Quand les sanctions canoniques ont été communiquées par Rome à l’évêque, l’auteur des faits et la ou les personnes victimes en sont immédiatement informés par écrit.

[1] France victimes : 01 41 83 42 17

Ce que l’on appelle aujourd’hui “l’affaire Santier” a mis en exergue le besoin des fidèles d’être tenus informés des sanctions prises contre les prêtres. Pensez-vous que cette mesure soit nécessaire ?

L’affaire Santier prouve d’abord qu’il n’y a pas d’impunité, quelles que soient les fonctions de la personne mise en cause. Michel Santier a été sanctionné par l’Eglise. La question complémentaire qui se pose aujourd’hui est celle de la communication des sanctions, en particulier pour contribuer à la libération de la parole chez d’éventuelles autres victimes quand les faits sont graves. Quand une enquête est en cours, civile ou canonique, il relève des enquêteurs d’appeler aux témoignages, tout en préservant la présomption d’innocence.

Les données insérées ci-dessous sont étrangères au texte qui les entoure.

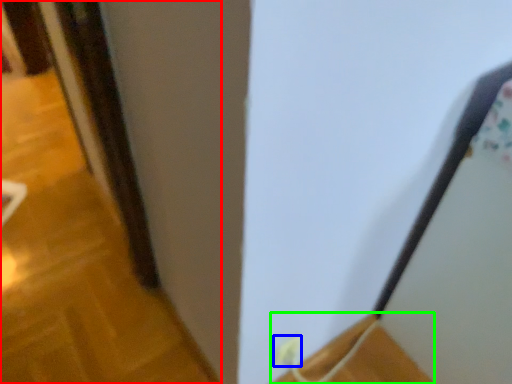 Question: Which object is positioned closest to door (highlighted by a red box)? Select from electric outlet (highlighted by a blue box) and wood (highlighted by a green box).

Choices:
 (A) electric outlet
 (B) wood

Answer: (B)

Sur le plan du droit de l’Eglise, sauf mention explicite, il n’y a ni interdiction ni obligation de publier les sanctions prise à l’égard de la personne coupable. Vu l’avancement de la réflexion, si l’affaire n’a pas été rendue publique, il pourrait nous revenir de la publier dans le cas de crimes avérés notamment. Même si pour une personne victime oser une parole répond à un mécanisme bien plus complexe, nous devons poursuivre nos efforts pour l’y aider.

Ce n’est pas ce qui a été fait pour le Père Jean-Jacques Villaine ?

Effectivement. La situation du père Villaine a été traitée selon les modalités que je viens de présenter : une personne victime s’est manifestée en mai 2021 auprès du diocèse pour des faits graves que le père Villaine a reconnus. Je l’ai rencontrée en présence d’un membre de la cellule d’écoute du diocèse. La justice civile avait été saisie par cette personne victime et j’ai tout de suite saisi la justice canonique. L’affaire était prescrite civilement, mais des sanctions canoniques ont bien été prises et communiquées au Père Villaine, alors âgé de 86 ans. La personne victime a été immédiatement informée Dans cette situation, j’entends aujourd’hui la demande forte des fidèles d’être informés. Le peuple chrétien est bien sûr en mesure d’entendre et de connaître les sanctions graves concernant les prêtres, les évêques et les laïcs en responsabilité dans l’Eglise.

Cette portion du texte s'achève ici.